YOUR ASSIGNMENT:
Starting at the line with "Medarbetare (353, 1745)", copy each line through the last one below exactly as written, without any pictures.

DATA LISTING:
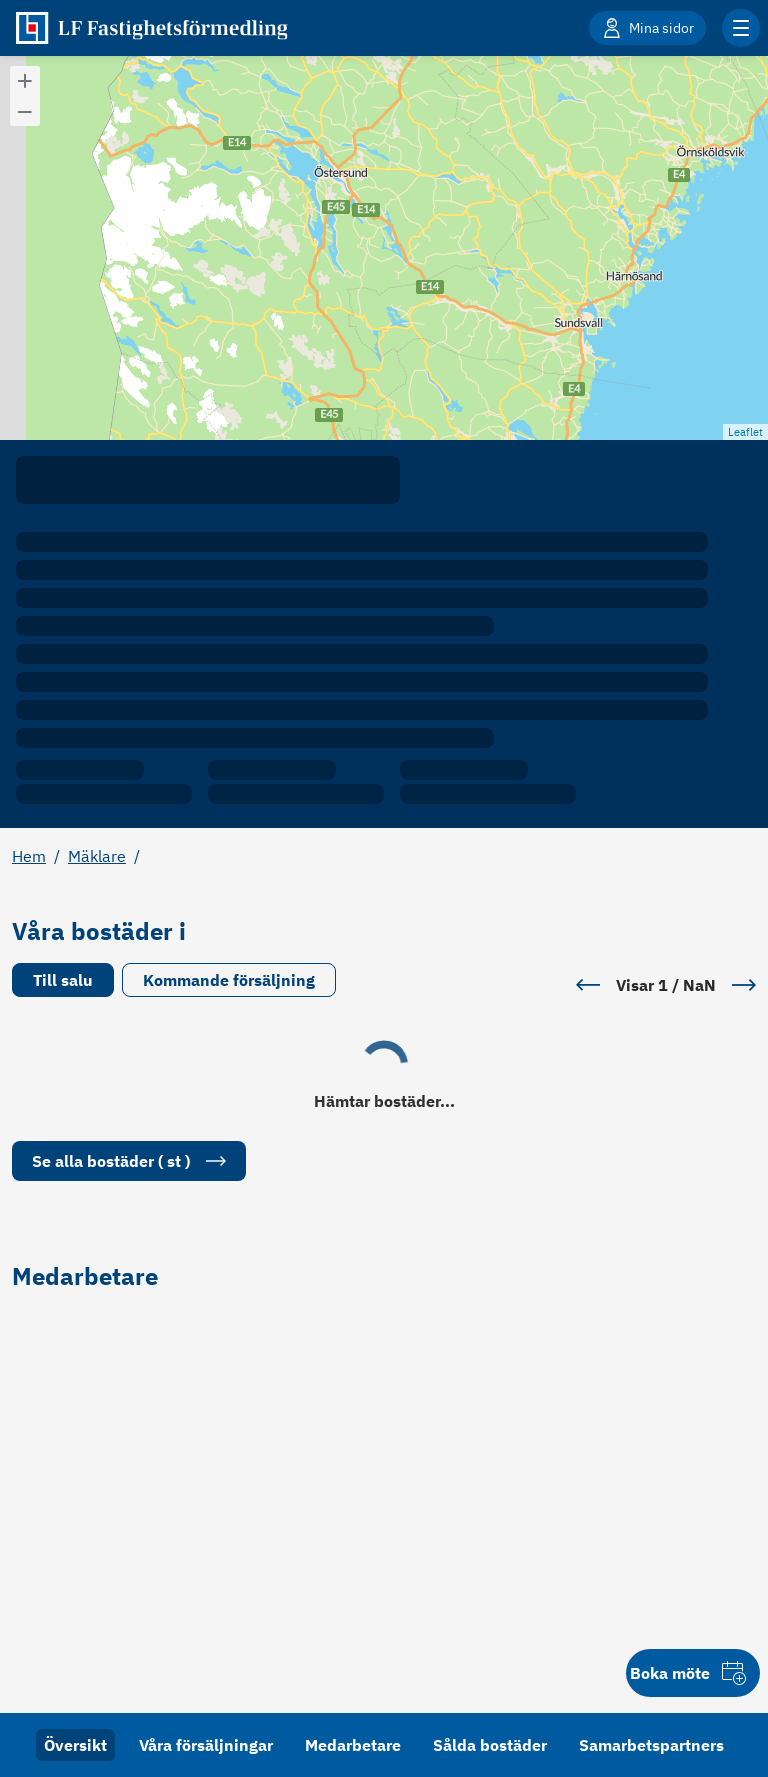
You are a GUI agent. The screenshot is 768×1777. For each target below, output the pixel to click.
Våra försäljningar (206, 1745)
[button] (25, 81)
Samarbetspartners (651, 1745)
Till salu (63, 980)
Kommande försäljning (229, 980)
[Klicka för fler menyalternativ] (741, 28)
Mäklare (97, 856)
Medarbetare (353, 1745)
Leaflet (745, 432)
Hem (29, 856)
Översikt (75, 1745)
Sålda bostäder (490, 1745)
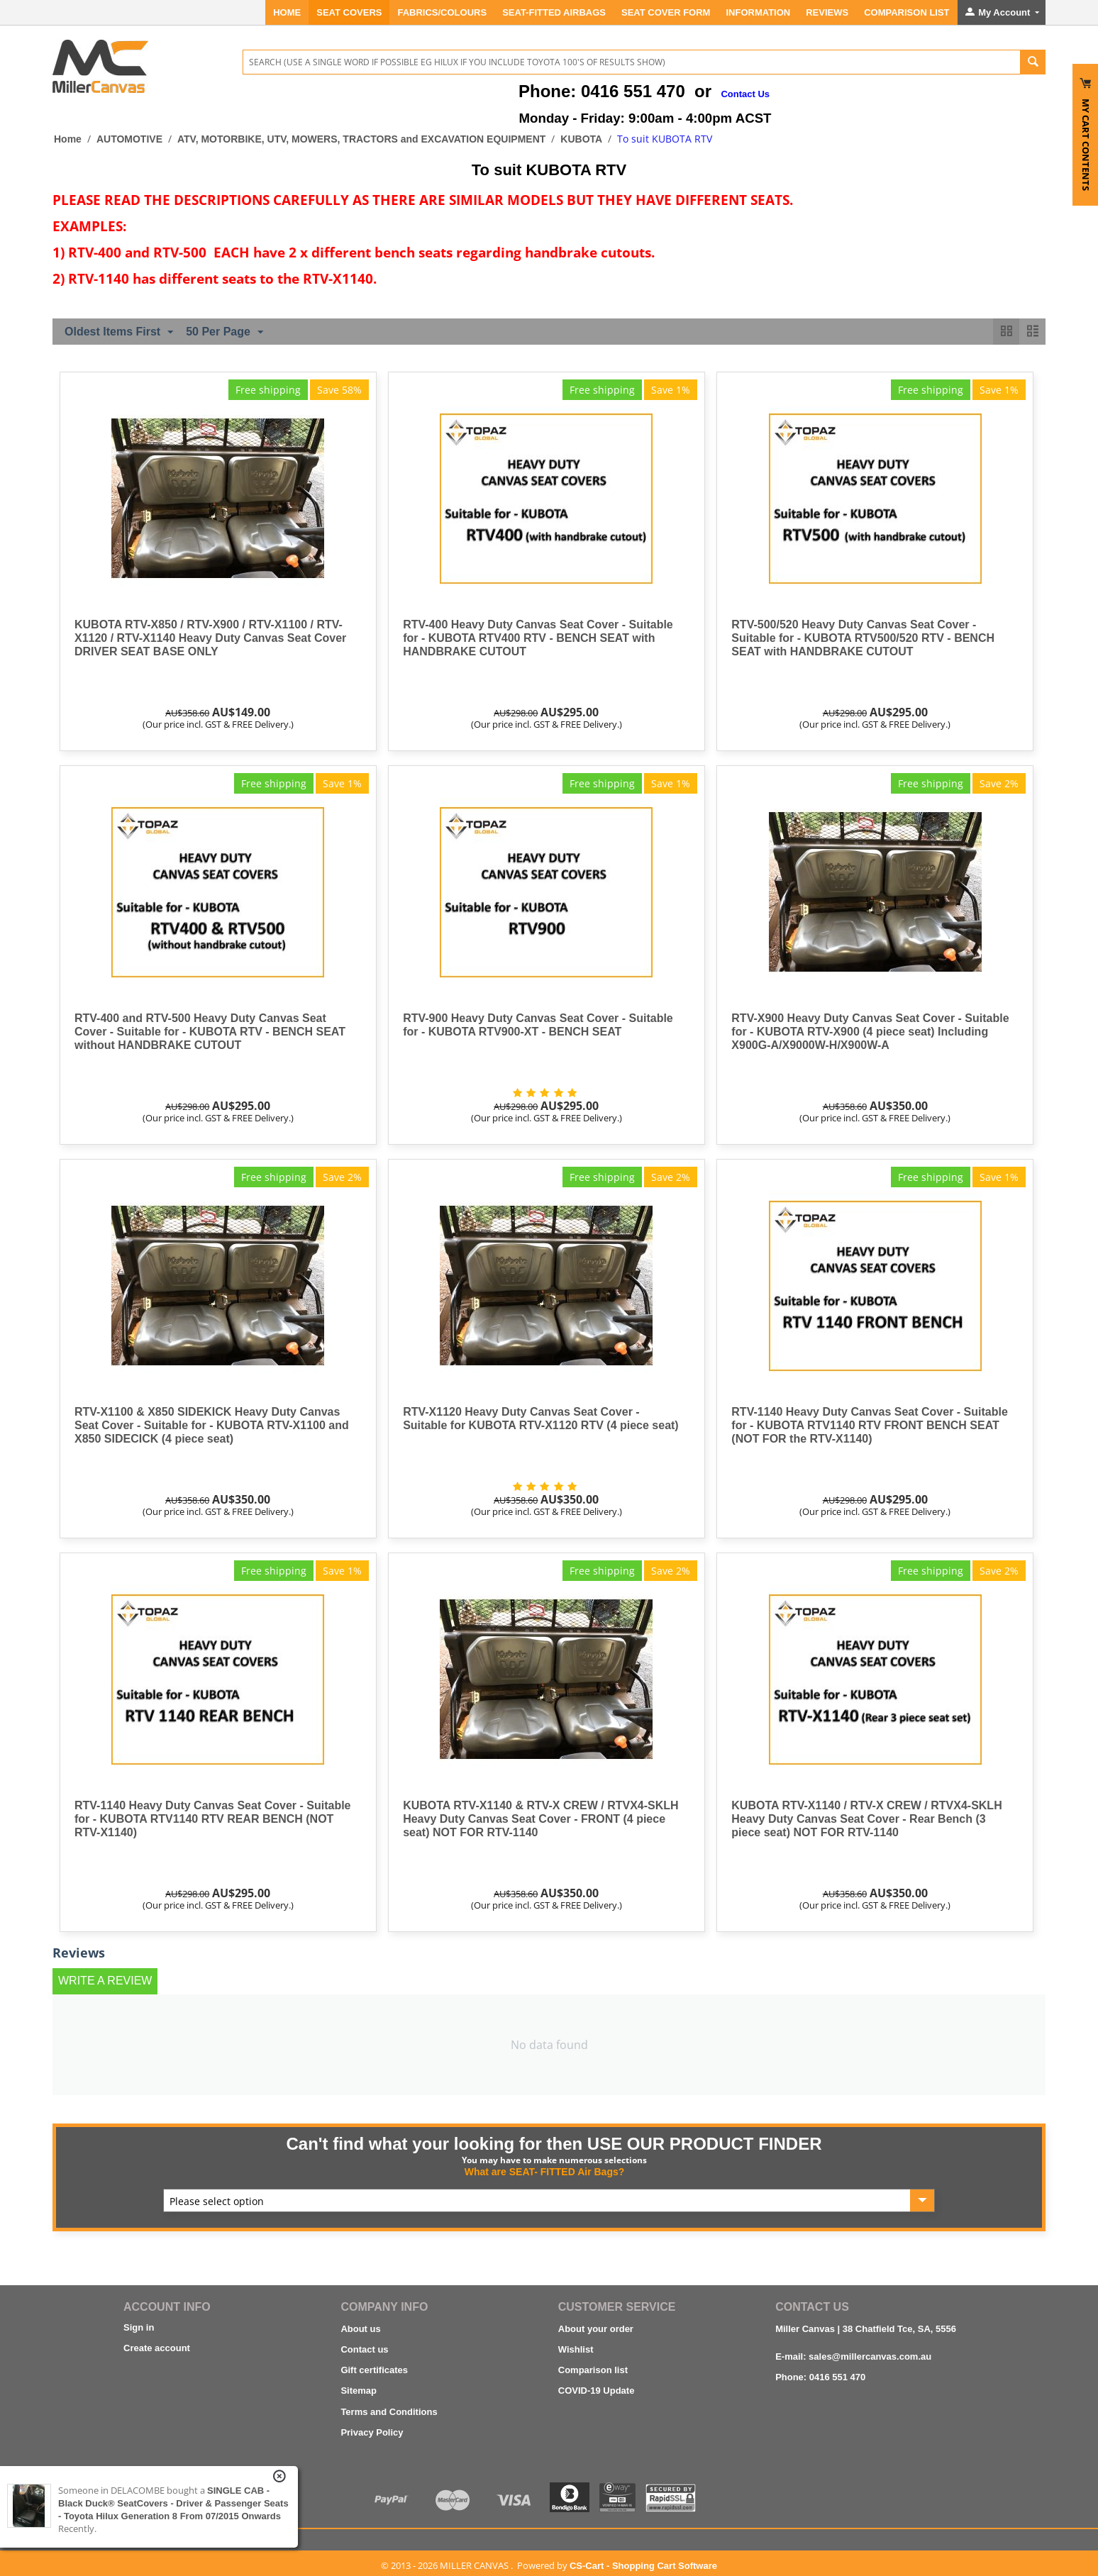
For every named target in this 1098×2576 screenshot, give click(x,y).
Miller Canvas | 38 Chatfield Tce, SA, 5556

RESULT FOR THIS TASK:
Medarbetare (353, 1745)
Leaflet (745, 432)
Hem (29, 856)
Översikt (75, 1745)
Sålda bostäder (490, 1745)
For every named target in this 1098×2576 screenshot, give click(x,y).
Miller Canvas | 38 Chatfield Tce, SA, 5556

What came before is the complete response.